When you retire, you lose your salary and, with it, an important portion of your monthly income. If you’re not careful, that drop in income can lead to a lot of financial problems. That’s why avoiding costly mistakes becomes so important after retirement, especially if you want to make the most of it.
This article will take a look at the top three mistakes retirees make.
1. Not planning for unfortunate life events
The loss of a loved one can be emotionally devastating. Unfortunately, it can also destroy your finances if you’re not prepared. Medical costs, funeral costs, these can take away your savings in a very short period of time. And it won’t stop here. Losing a spouse also means that a household also loses one social security benefit. And this invites even more problems into a senior’s life.
Such tragic events can’t be stopped. And the chance of at least one of them occurring during retirement is extremely high. Fortunately, there are multiple ways to protect yourself against them. Start by saving or setting aside some additional funds for such events. Additionally, don’t forget to buy the necessary insurance. It can help save both your life and your finances.
2. Having a risky investment portfolio
As the last financial crisis taught us, investing all your money in one thing can be a huge mistake. It only takes one crisis to bankrupt you, and it doesn’t even have to be a big one.
If you want a quiet, peaceful retirement, you have to make sure that your investment portfolio is free of risk. Try to keep it as balanced as possible and you should be fine.

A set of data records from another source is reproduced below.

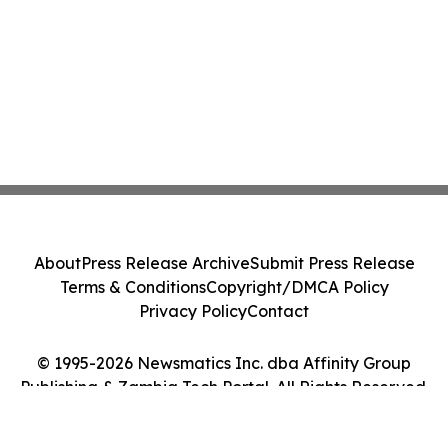
About
Press Release Archive
Submit Press Release
Terms & Conditions
Copyright/DMCA Policy
Privacy Policy
Contact
© 1995-2026 Newsmatics Inc. dba Affinity Group
Publishing & Zambia Tech Portal. All Rights Reserved.
Cookie Settings / Your Privacy Choices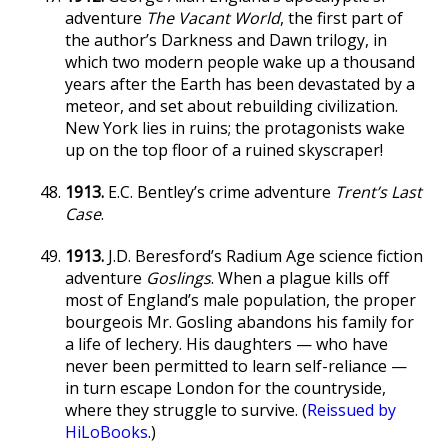
adventure
The Vacant World
, the first part of
the author’s Darkness and Dawn trilogy, in
which two modern people wake up a thousand
years after the Earth has been devastated by a
meteor, and set about rebuilding civilization.
New York lies in ruins; the protagonists wake
up on the top floor of a ruined skyscraper!
1913.
E.C. Bentley’s crime adventure
Trent’s Last
Case
.
1913.
J.D. Beresford’s Radium Age science fiction
adventure
Goslings
. When a plague kills off
most of England’s male population, the proper
bourgeois Mr. Gosling abandons his family for
a life of lechery. His daughters — who have
never been permitted to learn self-reliance —
in turn escape London for the countryside,
where they struggle to survive. (
Reissued by
HiLoBooks
.)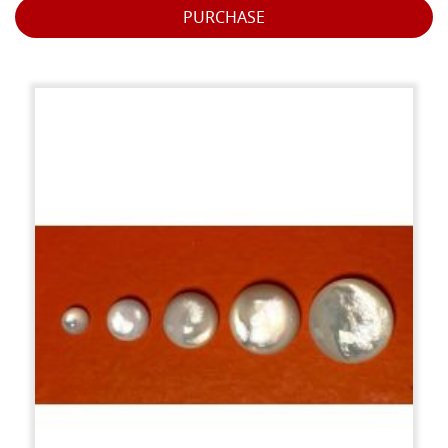
PURCHASE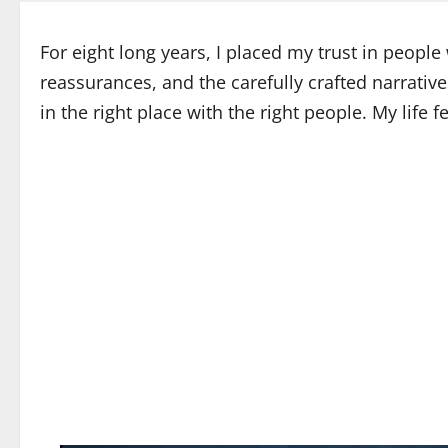
For eight long years, I placed my trust in peopl
reassurances, and the carefully crafted narrativ
in the right place with the right people. My life 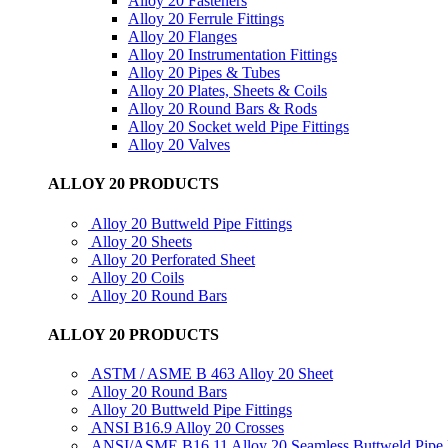
Alloy 20 Fasteners
Alloy 20 Ferrule Fittings
Alloy 20 Flanges
Alloy 20 Instrumentation Fittings
Alloy 20 Pipes & Tubes
Alloy 20 Plates, Sheets & Coils
Alloy 20 Round Bars & Rods
Alloy 20 Socket weld Pipe Fittings
Alloy 20 Valves
ALLOY 20 PRODUCTS
Alloy 20 Buttweld Pipe Fittings
Alloy 20 Sheets
Alloy 20 Perforated Sheet
Alloy 20 Coils
Alloy 20 Round Bars
ALLOY 20 PRODUCTS
ASTM / ASME B 463 Alloy 20 Sheet
Alloy 20 Round Bars
Alloy 20 Buttweld Pipe Fittings
ANSI B16.9 Alloy 20 Crosses
ANSI/ASME B16.11 Alloy 20 Seamless Buttweld Pipe F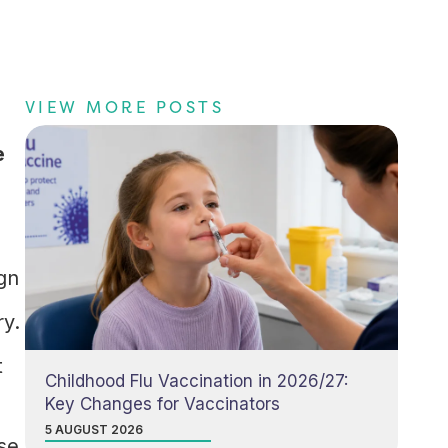
VIEW MORE POSTS
s
e
gn
ry.
t
Childhood Flu Vaccination in 2026/27:
Key Changes for Vaccinators
5 AUGUST 2026
se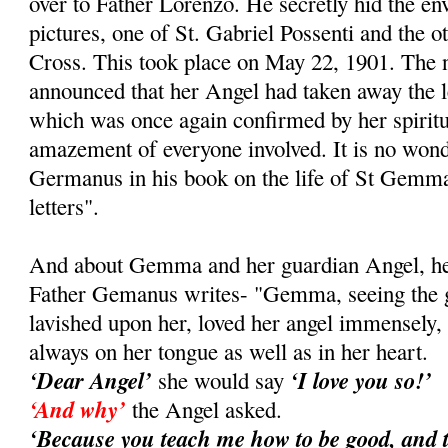
over to Father Lorenzo. He secretly hid the e
pictures, one of St. Gabriel Possenti and the ot
Cross. This took place on May 22, 1901. Th
announced that her Angel had taken away the le
which was once again confirmed by her spiritual
amazement of everyone involved. It is no wond
Germanus in his book on the life of St Gemma
letters".
And about Gemma and her guardian Angel, her 
Father Gemanus writes- "Gemma, seeing the gr
lavished upon her, loved her angel immensely
always on her tongue as well as in her heart.
‘Dear Angel’
‘I love you so!’
she would say
‘And why’
the Angel asked.
‘Because you teach me how to be good, and 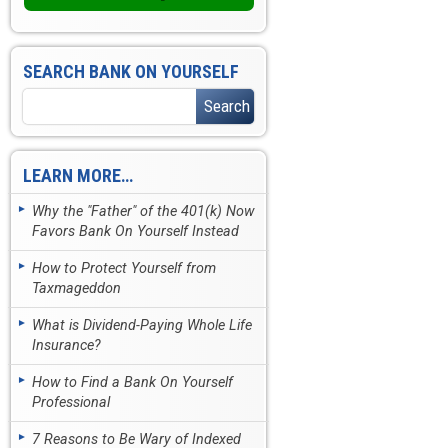
SEARCH BANK ON YOURSELF
LEARN MORE…
Why the "Father" of the 401(k) Now
Favors Bank On Yourself Instead
How to Protect Yourself from
Taxmageddon
What is Dividend-Paying Whole Life
Insurance?
How to Find a Bank On Yourself
Professional
7 Reasons to Be Wary of Indexed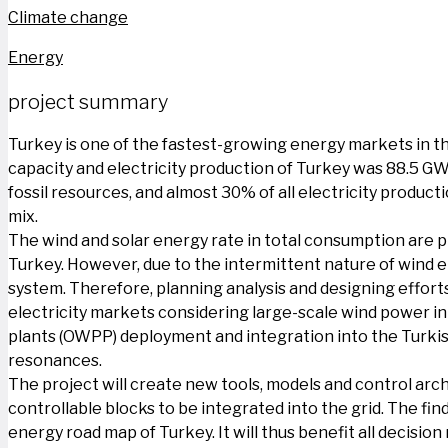
Climate change
Energy
project summary
Turkey is one of the fastest-growing energy markets in th
capacity and electricity production of Turkey was 88.5 GW
fossil resources, and almost 30% of all electricity product
mix.
The wind and solar energy rate in total consumption are pl
Turkey. However, due to the intermittent nature of wind 
system. Therefore, planning analysis and designing effort
electricity markets considering large-scale wind power in
plants (OWPP) deployment and integration into the Turkish
resonances.
The project will create new tools, models and control ar
controllable blocks to be integrated into the grid. The f
energy road map of Turkey. It will thus benefit all decisi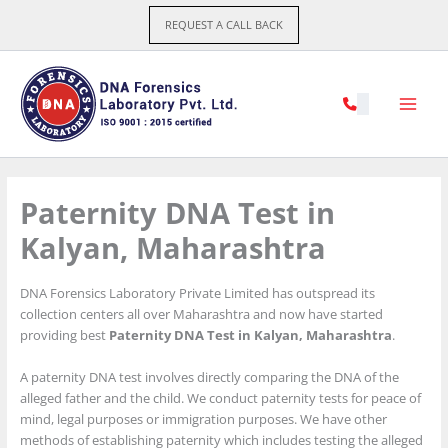
Skip
REQUEST A CALL BACK
to
content
Paternity DNA Test in
Kalyan, Maharashtra
DNA Forensics Laboratory Private Limited has outspread its
collection centers all over Maharashtra and now have started
providing best
Paternity DNA Test in Kalyan, Maharashtra
.
A paternity DNA test involves directly comparing the DNA of the
alleged father and the child. We conduct paternity tests for peace of
mind, legal purposes or immigration purposes. We have other
methods of establishing paternity which includes testing the alleged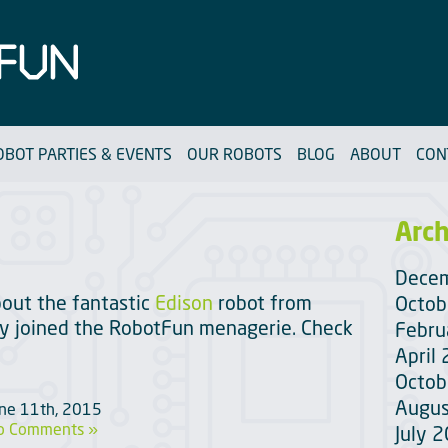
OBOT PARTIES & EVENTS
OUR ROBOTS
BLOG
ABOUT
CON
Arch
Dece
out the fantastic
Edison
robot from
Octob
tly joined the RobotFun menagerie. Check
Febru
April
Octob
Augus
une 11th, 2015
o Comments »
July 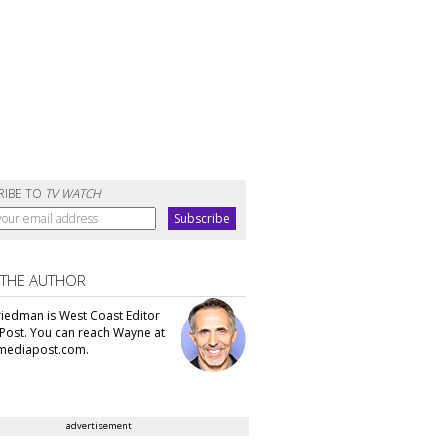
RIBE TO
TV WATCH
 THE AUTHOR
iedman is West Coast Editor
Post. You can reach Wayne at
ediapost.com.
advertisement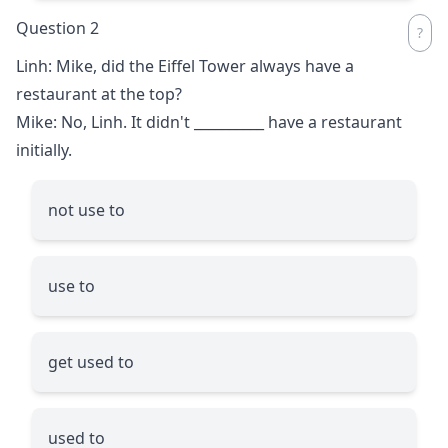
Question 2
Linh: Mike, did the Eiffel Tower always have a
restaurant at the top?
Mike: No, Linh. It didn't
__________
have a restaurant
initially.
not use to
use to
get used to
used to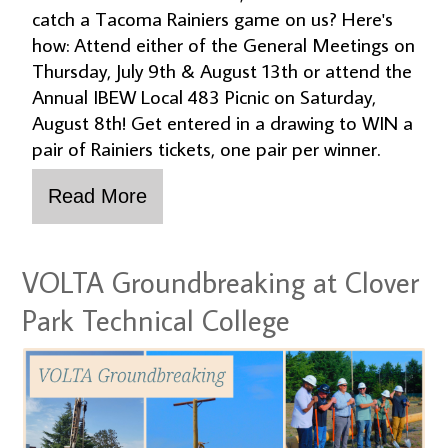
catch a Tacoma Rainiers game on us? Here's
how: Attend either of the General Meetings on
Thursday, July 9th & August 13th or attend the
Annual IBEW Local 483 Picnic on Saturday,
August 8th! Get entered in a drawing to WIN a
pair of Rainiers tickets, one pair per winner.
VOLTA Groundbreaking at Clover
Park Technical College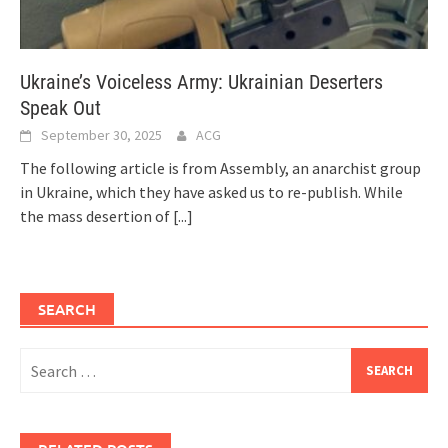
Ukraine’s Voiceless Army: Ukrainian Deserters
Speak Out
September 30, 2025
ACG
The following article is from Assembly, an anarchist group
in Ukraine, which they have asked us to re-publish. While
the mass desertion of
[...]
SEARCH
Search
for: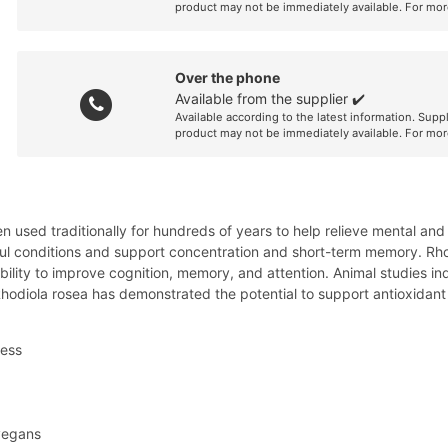
product may not be immediately available. For mor
Over the phone
Available from the supplier ✔️
Available according to the latest information. Supp
product may not be immediately available. For mor
n used traditionally for hundreds of years to help relieve mental and
ul conditions and support concentration and short-term memory. Rhodi
bility to improve cognition, memory, and attention. Animal studies in
 Rhodiola rosea has demonstrated the potential to support antioxidan
ress
 vegans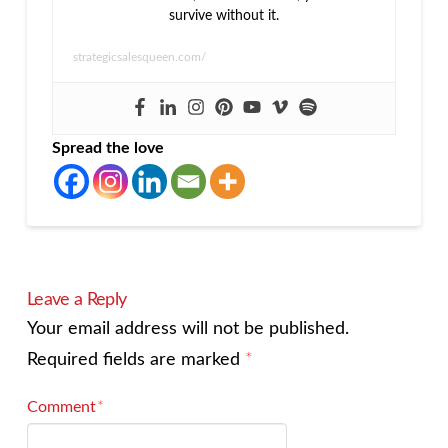
survive without it.
strategicsalesqueen.com/
Spread the love
Leave a Reply
Your email address will not be published.
Required fields are marked
*
Comment
*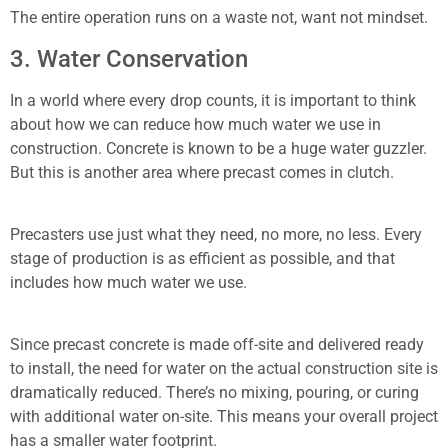
The entire operation runs on a waste not, want not mindset.
3. Water Conservation
In a world where every drop counts, it is important to think
about how we can reduce how much water we use in
construction. Concrete is known to be a huge water guzzler.
But this is another area where precast comes in clutch.
Precasters use just what they need, no more, no less. Every
stage of production is as efficient as possible, and that
includes how much water we use.
Since precast concrete is made off-site and delivered ready
to install, the need for water on the actual construction site is
dramatically reduced. There’s no mixing, pouring, or curing
with additional water on-site. This means your overall project
has a smaller water footprint.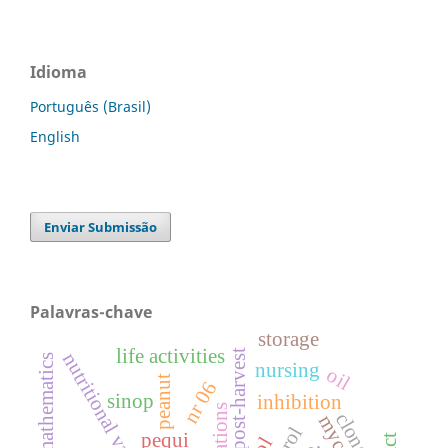
Idioma
Português (Brasil)
English
Enviar Submissão
Palavras-chave
storage
life activities
post-harvest
nutritional value
nursing
oil
peanut
nr 06
sinop
inhibition
clone
pequi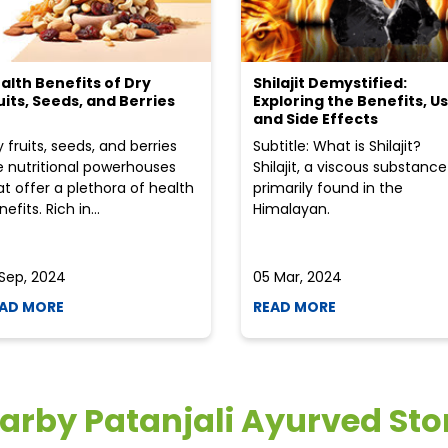
alth Benefits of Dry
Shilajit Demystified:
uits, Seeds, and Berries
Exploring the Benefits, Us
and Side Effects
y fruits, seeds, and berries
Subtitle: What is Shilajit?
e nutritional powerhouses
Shilajit, a viscous substance
at offer a plethora of health
primarily found in the
efits. Rich in...
Himalayan.
 Sep, 2024
05 Mar, 2024
AD MORE
READ MORE
arby Patanjali Ayurved Sto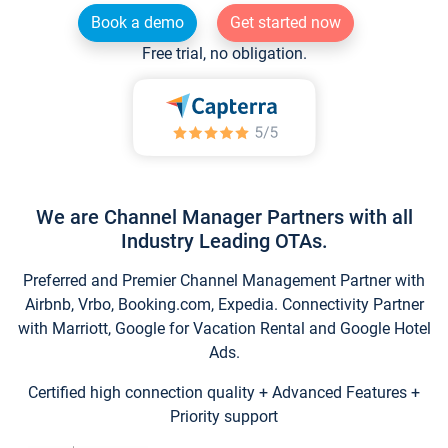
Book a demo
Get started now
Free trial, no obligation.
We are Channel Manager Partners with all
Industry Leading OTAs.
Preferred and Premier Channel Management Partner with
Airbnb, Vrbo, Booking.com, Expedia. Connectivity Partner
with Marriott, Google for Vacation Rental and Google Hotel
Ads.
Certified high connection quality + Advanced Features +
Priority support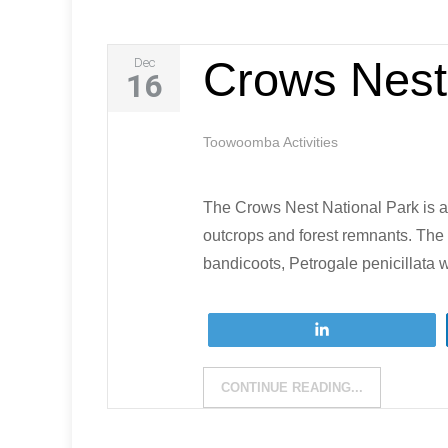
Crows Nest
Dec
16
Toowoomba Activities
The Crows Nest National Park is a
outcrops and forest remnants. The 
bandicoots, Petrogale penicillata 
Tweet
CONTINUE READING...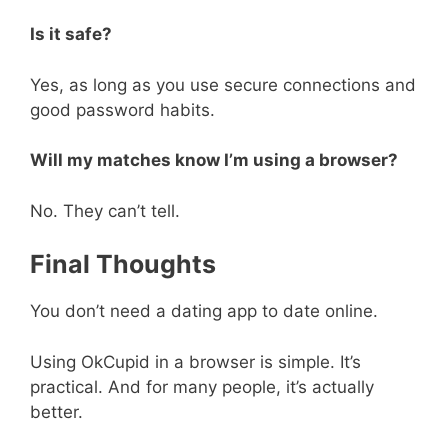
Is it safe?
Yes, as long as you use secure connections and
good password habits.
Will my matches know I’m using a browser?
No. They can’t tell.
Final Thoughts
You don’t need a dating app to date online.
Using OkCupid in a browser is simple. It’s
practical. And for many people, it’s actually
better.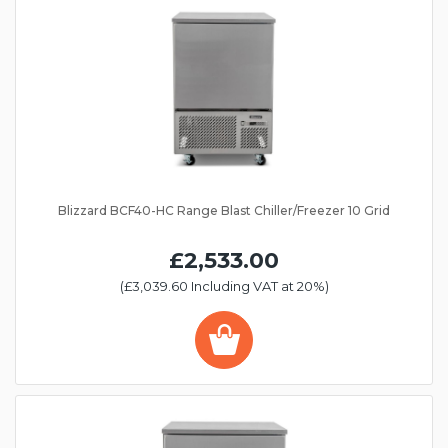
Blizzard BCF40-HC Range Blast Chiller/Freezer 10 Grid
£2,533.00
(£3,039.60 Including VAT at 20%)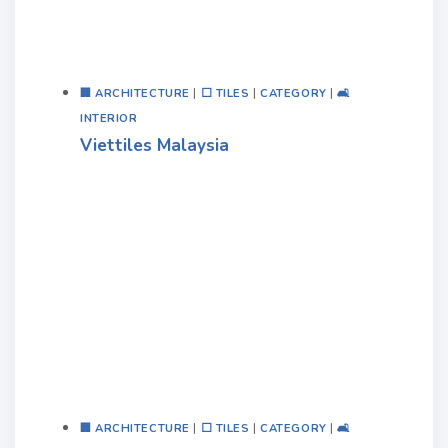
🏢 ARCHITECTURE
|
⬜ TILES
|
CATEGORY
|
🛋️
INTERIOR
Viettiles Malaysia
🏢 ARCHITECTURE
|
⬜ TILES
|
CATEGORY
|
🛋️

3. Rushing to claim Social Security Benefits
Retirement can last for at least 20 years. That’s a very long time, so you have to make sure that your retirement money lasts. Fortunately, Social Security can help you out. It can be an inflation-protected income source during retirement, and, if you manage to make the most of it, you will be able to take some pressure off of your savings.
You don’t have to start receiving Social Security benefits at 62. You can wait until you’re 70. The more you wait to receive those benefits, the bigger the inflation increases will be. So delay getting them as long as possible for your situation.